Clarifier les rôles et les responsabilités
Certaines difficultés viennent simplement d’un manque de cadre. Le manager ne sait pas exactement ce que l’on attend de lui.
Clarifier les responsabilités, les priorités et les marges de décision peut déjà améliorer fortement la situation.
Accompagner les managers dans leur posture
Le coaching managérial est un outil fréquemment utilisé. Il permet d’aider un manager à développer certaines compétences clés :
la prise de décision
la communication avec l’équipe
la gestion des tensions
la capacité à déléguer
Avec un accompagnement adapté, certains managers parviennent à retrouver leur légitimité.
Réorganiser l’équipe lorsque c’est nécessaire
Dans certains cas, la structure de l’équipe elle-même doit être revue. Les responsabilités ne sont pas toujours réparties de manière cohérente.
Le manager de transition peut alors proposer :
une redéfinition des rôles
un changement de périmètre
ou une évolution dans l’organisation managériale
Ces ajustements permettent souvent de rétablir une dynamique positive.
Prendre des décisions plus structurelles si nécessaire
Enfin, il arrive que la conclusion soit plus radicale : la personne en poste n’est tout simplement pas faite pour diriger une équipe.
Dans ces situations, le rôle du manager de transition est d’accompagner l’entreprise dans une décision parfois difficile mais nécessaire pour l’organisation.
L’objectif n’est pas de sanctionner, mais de remettre la bonne personne au bon endroit.
Le regard extérieur des managers de transition : un atout pour l’organisation
L’un des grands avantages du management de transition est le regard extérieur qu’il apporte.
N’étant pas impliqué dans l’historique interne de l’entreprise, le manager de transition peut analyser les situations avec objectivité.
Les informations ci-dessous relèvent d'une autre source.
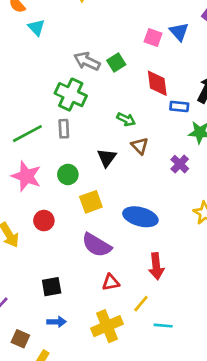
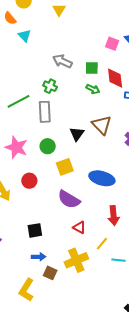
green square: (116, 62) -> (92, 68), moved, turned 32
green cross: (71, 95) -> (50, 86), size x0.6
green arrow: (126, 119) -> (93, 89), moved
gray rectangle: (64, 129) -> (45, 112), size x1.5
green line: (27, 134) -> (19, 101), moved
brown triangle: (140, 146) -> (102, 125), size x1.5
red triangle: (111, 282) -> (79, 227), turned 40
brown square: (20, 339) -> (50, 273), moved

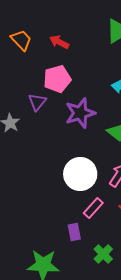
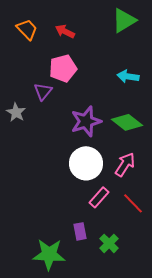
purple star: (80, 113) -> (86, 121), moved
purple rectangle: (74, 232) -> (80, 231), moved

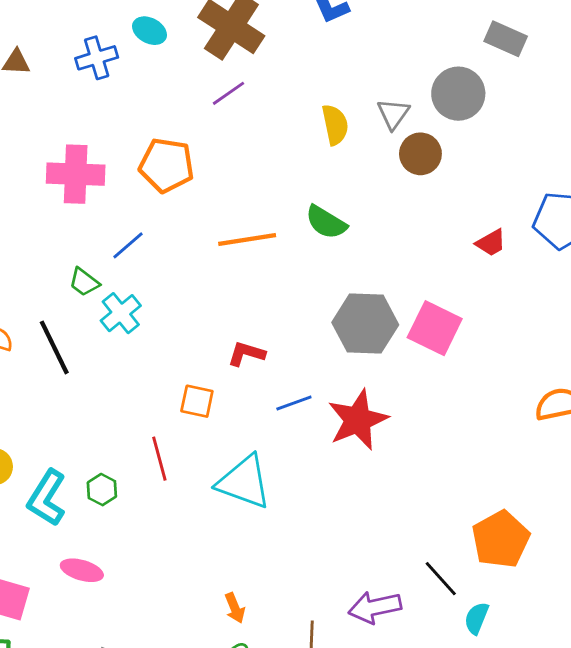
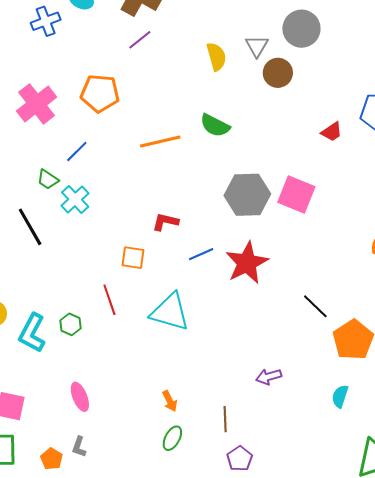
pink cross: (76, 174) -> (37, 104), turned -36
pink ellipse: (82, 570) -> (80, 397), moved, turned 56
black line: (441, 579) -> (315, 306), moved
purple arrow: (375, 607) -> (269, 377), moved, size x0.7

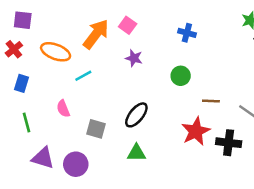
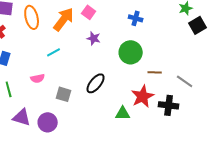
orange ellipse: (56, 52) -> (32, 17), moved, turned 55
green circle: (181, 76) -> (131, 52), size x1.5
pink semicircle: (63, 109) -> (38, 78), turned -80
green triangle: (136, 153) -> (123, 113), moved

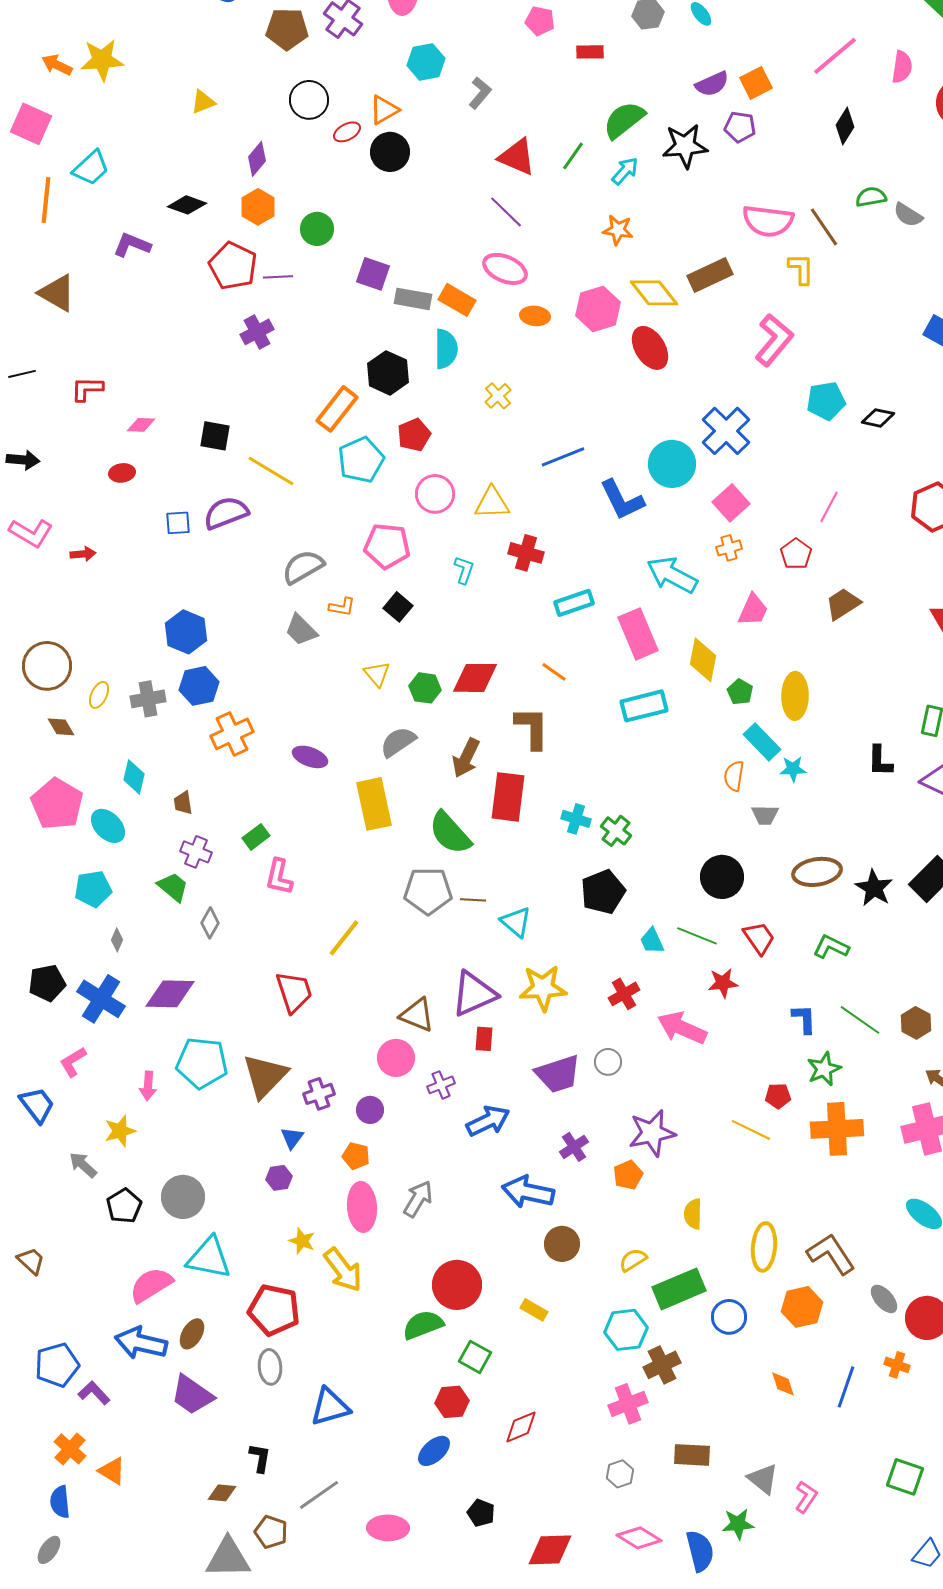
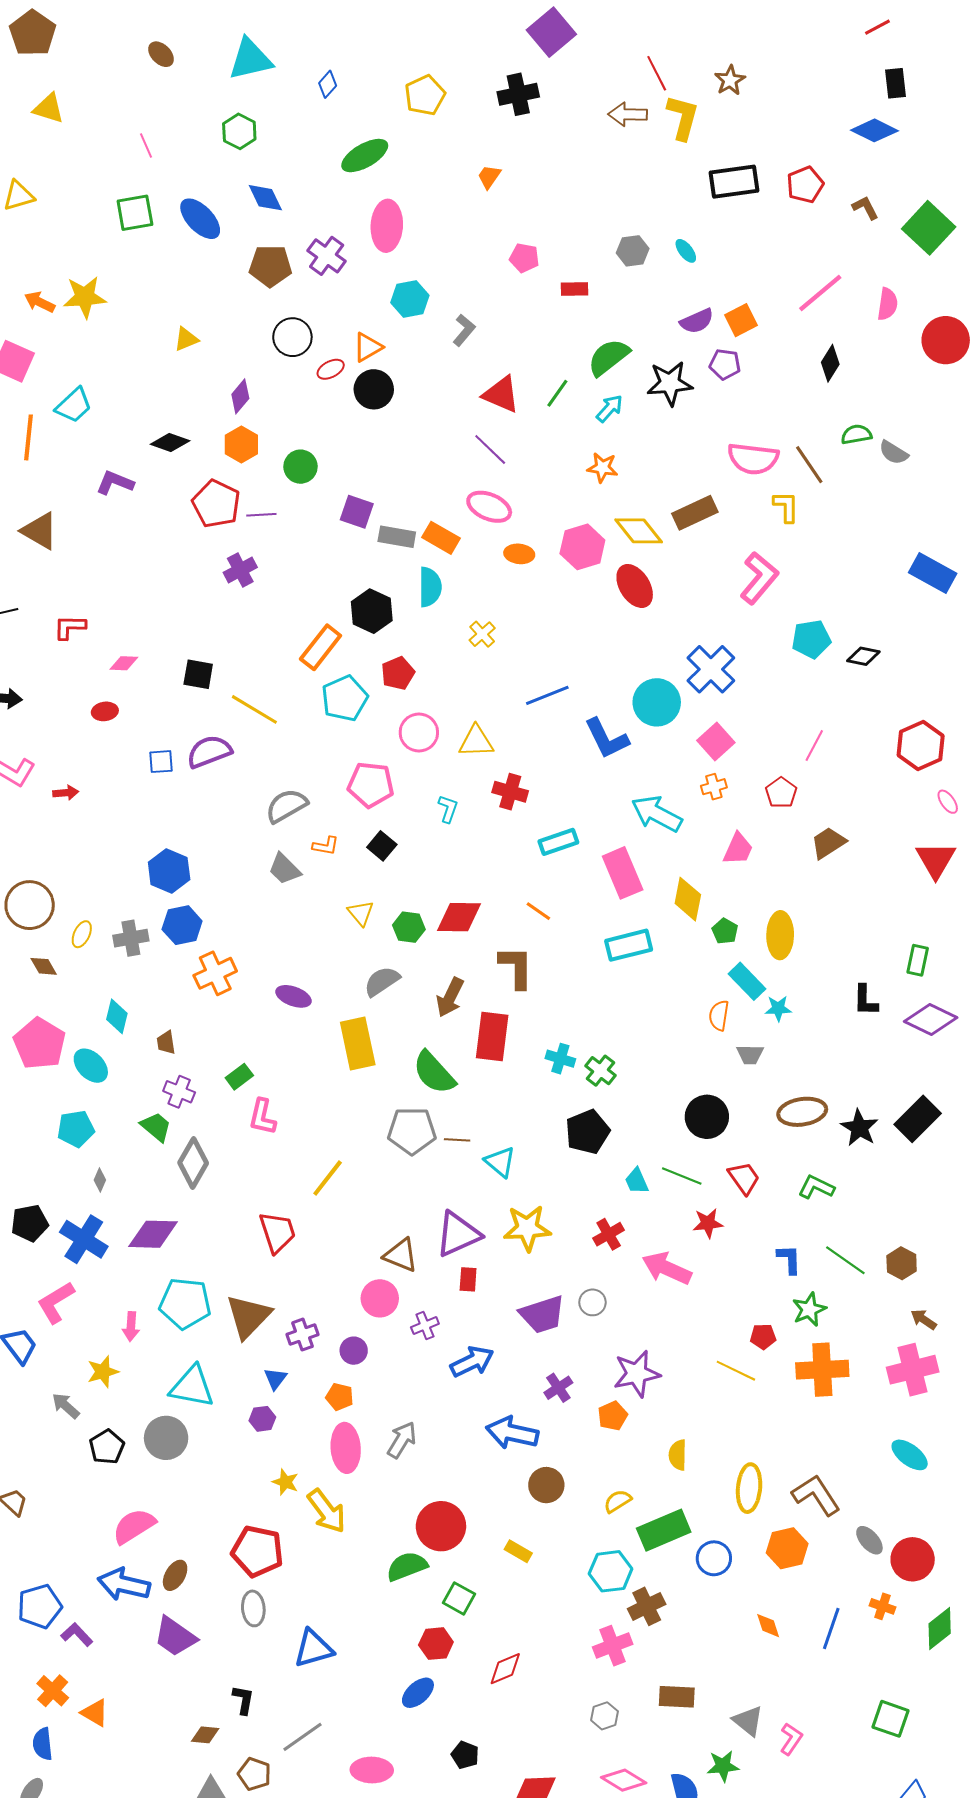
gray diamond: (210, 923) -> (193, 1163), size x1.6
pink L-shape: (73, 1062) -> (56, 1302), size x1.4
cyan triangle: (209, 1258) -> (192, 1387), moved

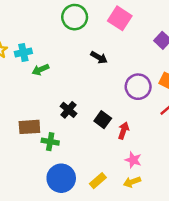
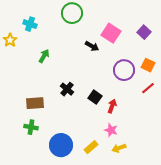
pink square: (120, 18) -> (111, 33), moved
cyan cross: (23, 52) -> (30, 24), moved, turned 32
green arrow: (40, 70) -> (44, 56), turned 144
green cross: (50, 142) -> (31, 127), moved
pink star: (133, 160) -> (111, 130), moved

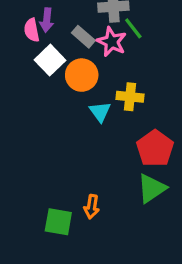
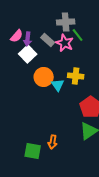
purple arrow: (47, 20) -> (28, 39), moved
pink semicircle: (32, 30) -> (17, 36), turned -128
orange circle: (82, 75) -> (44, 77), moved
Il identifie plus facilement les dysfonctionnements que l’organisation a parfois fini par considérer comme normaux.
Cette capacité à poser un diagnostic rapide et lucide permet souvent d’éviter que certaines situations managériales ne se dégradent davantage.
Pour l’entreprise, c’est une opportunité précieuse de renforcer la qualité de son management et de sécuriser la performance de ses équipes.